Even Michael Bay — a director not often mentioned in the same paragraph as a Herzog or a Scorsese — proved that 3-D needn’t sacrifice picture quality with “Transformers: Dark of the Moon.” Sure, it was just a rock-’em, sock-’em toy picture with way too much time and money on its hands. But the movie looked bright, sharp and well lit, with none of the blurring and color-sapping that 3-D so often entails. As it happened, Bay had sent special brightened digital prints of “Dark of the Moon” to theaters, largely to counteract the usual loss of vibrancy. Then he wrote a letter to projectionists begging them to show the movie “at brightness levels specified for the best results.” Earlier in the letter, he explained that he was writing “to . . . counter the recent trend of audiences complaining of ‘dark and dingy’ looking 3D.” Bay’s note to projectionsts points up a perennial problem, not just with 3-D but with cinema in general: Even if filmmakers go to the trouble to use expensive, state-of-the-art equipment and take extra pains with their lighting and set design, it can all look like monochromatic mud if the movie isn’t projected correctly. And, when it comes to 3-D, everyone’s hardworking efforts could come to naught if a penny-pinching studio scrimps on the extra processing it takes to keep the image clean and sharp. With the production-to-presentation pipeline so booby-trapped with opportunities for a 3-D movie to look crummy, why would anyone shell out an extra $4 or $5 for what will likely be a substandard viewing experience? Audiences seem increasingly willing to ask that question: Last year, they voted with their feet, choosing the 2-D versions of “Kung Fu Panda 2” and “Pirates of the Caribbean: On Stranger Tides” over their more expensive counterparts; this year, “Wrath of the Titans” has underwhelmed at the box office, while “John Carter” is on its way to being one of Hollywood’s biggest flops. (“Titanic 3D” is projected to earn around $30 million by this weekend, more than covering the reported $18 million it cost to retool it.)

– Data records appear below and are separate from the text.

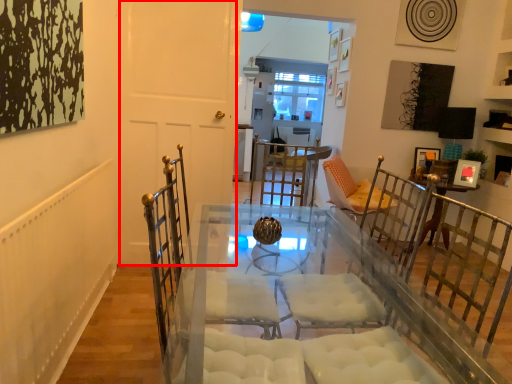 Question: From the image's perspective, considering the relative positions of door (annotated by the red box) and picture frame in the image provided, where is door (annotated by the red box) located with respect to the staircase?

Choices:
 (A) below
 (B) above

Answer: (B) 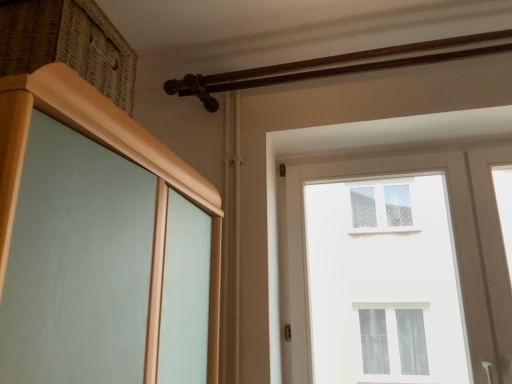 Question: From a real-world perspective, is woven wood drawer at upper left under brown wooden rail at upper center?

Choices:
 (A) no
 (B) yes

Answer: (B)

Question: From the image's perspective, is woven wood drawer at upper left located above brown wooden rail at upper center?

Choices:
 (A) no
 (B) yes

Answer: (A)

Question: Can you confirm if woven wood drawer at upper left is shorter than brown wooden rail at upper center?

Choices:
 (A) yes
 (B) no

Answer: (B)

Question: Does woven wood drawer at upper left have a greater height compared to brown wooden rail at upper center?

Choices:
 (A) yes
 (B) no

Answer: (A)

Question: Is woven wood drawer at upper left outside brown wooden rail at upper center?

Choices:
 (A) no
 (B) yes

Answer: (B)

Question: Considering the positions of point (462, 54) and point (46, 54), is point (462, 54) closer or farther from the camera than point (46, 54)?

Choices:
 (A) closer
 (B) farther

Answer: (B)

Question: Based on their sizes in the image, would you say brown wooden rail at upper center is bigger or smaller than woven wood drawer at upper left?

Choices:
 (A) small
 (B) big

Answer: (B)

Question: Considering the relative positions of brown wooden rail at upper center and woven wood drawer at upper left in the image provided, is brown wooden rail at upper center to the left or to the right of woven wood drawer at upper left?

Choices:
 (A) right
 (B) left

Answer: (A)

Question: From a real-world perspective, is brown wooden rail at upper center above or below woven wood drawer at upper left?

Choices:
 (A) below
 (B) above

Answer: (B)

Question: From the image's perspective, is brown wooden rail at upper center positioned above or below white glass window at upper center?

Choices:
 (A) above
 (B) below

Answer: (A)

Question: Considering the positions of brown wooden rail at upper center and white glass window at upper center in the image, is brown wooden rail at upper center taller or shorter than white glass window at upper center?

Choices:
 (A) tall
 (B) short

Answer: (B)

Question: Visually, is brown wooden rail at upper center positioned to the left or to the right of white glass window at upper center?

Choices:
 (A) right
 (B) left

Answer: (B)

Question: Is brown wooden rail at upper center bigger or smaller than white glass window at upper center?

Choices:
 (A) small
 (B) big

Answer: (B)

Question: Visually, is woven wood drawer at upper left positioned to the left or to the right of white glass window at upper center?

Choices:
 (A) right
 (B) left

Answer: (B)

Question: Is point (80, 44) positioned closer to the camera than point (508, 347)?

Choices:
 (A) closer
 (B) farther

Answer: (A) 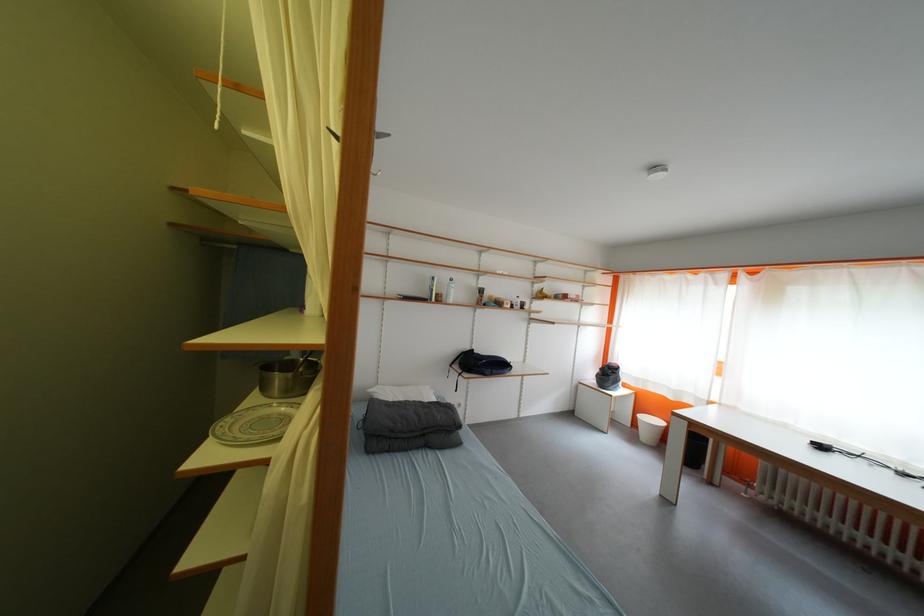 Where is `grey folded blanket`? grey folded blanket is located at coordinates (408, 426). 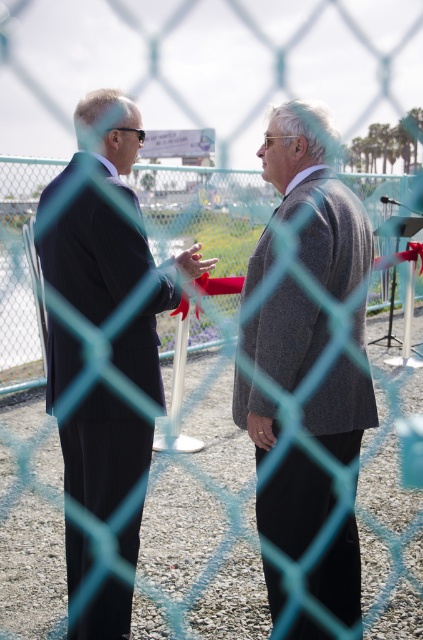 You are standing in front of a light blue chain link fence and see two men talking through it. The men are wearing a matte black suit at left and a gray wool suit at center. Which man is closer to you?

The matte black suit at left is closer to you because it is further to the viewer than the gray wool suit at center.

You are standing at the origin point of the coordinate system in the image. The fence is between you and the two men. If you want to take a photo of the matte black suit at left without the fence obstructing it, where should you move to in terms of coordinates?

To avoid the fence obstructing the matte black suit at left, you should move to coordinates near or beyond the position of the matte black suit at left, which is at point (106, 312). This would place you closer to the subject and reduce the fence interference.

You are standing behind the light blue chain link fence and want to know which man is taller based on their suits. Which one is taller, the matte black suit at left or the gray wool suit at center?

The matte black suit at left is much taller as gray wool suit at center. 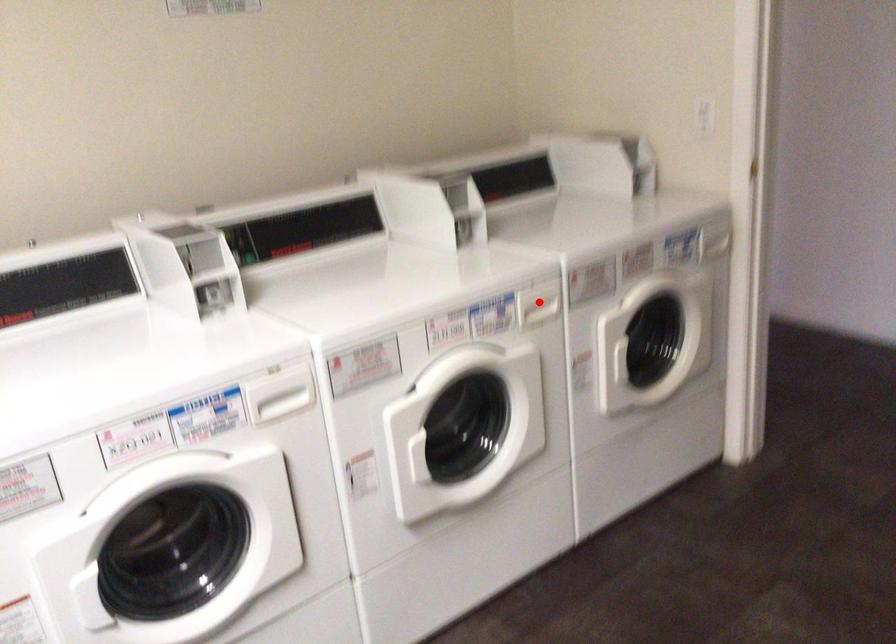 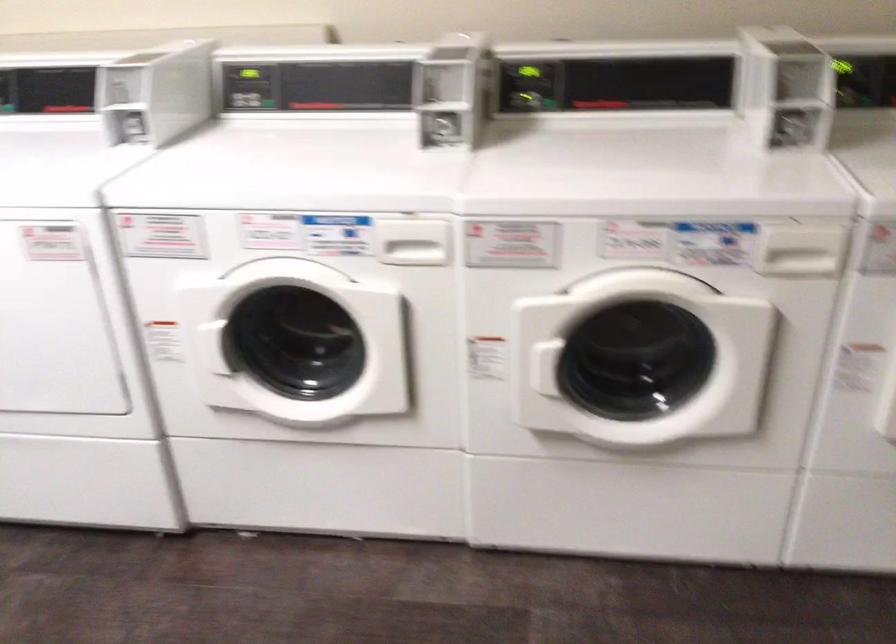 Question: I am providing you with two images of the same scene from different viewpoints. Given a red point in image1, look at the same physical point in image2. Is it:

Choices:
 (A) Closer to the viewpoint
 (B) Farther from the viewpoint

Answer: (A)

It’s difficult to tell if the filmgoers’ new attitude toward 3-D is a function of the economy or aesthetics. It’s probably a little of both. But as I watched the joyless exercise of the latest “Titans” movie at my neighborhood ’plex last week, it occurred to me that it’s the very sophistication and seamlessness Katzenberg accurately predicted in 2009 that might be the problem. When I first saw “House of Wax” — a classic 1953 horror movie starring Vincent Price — its out-of-the-screen-and-into-your-lap stunts sent me and my fellow filmgoers back in our seats with delighted gasps. If it was depth of field we wanted, we had “Citizen Kane” and the revolutionary cinematography of Gregg Toland. For thrills, chills and pure how’d-they-do-that? awe, we had 3-D. As an element of style, 3-D has gotten cooler. But it’s also lost its heat, taking on formal seriousness at the expense of showmanship and fun. Consider: This year, not only will we see Spider-Man and Katy Perry in 3-D but “The Great Gatsby” as well, suggesting that spectators may need a dose of Dramamine before they’re borne ceaselessy into the past. “Gatsby” director Baz Luhrmann has defended his choice by pointing out that Fitzgerald was a modernist whose own work was influenced by the emerging medium of film. A convincing argument. But for now, I’ve reverted to my initial skepticism. And I’m hoping that, until we return to 2-D sanity, Daisy Buchanan at least manages to sneak in a quick game of paddle ball.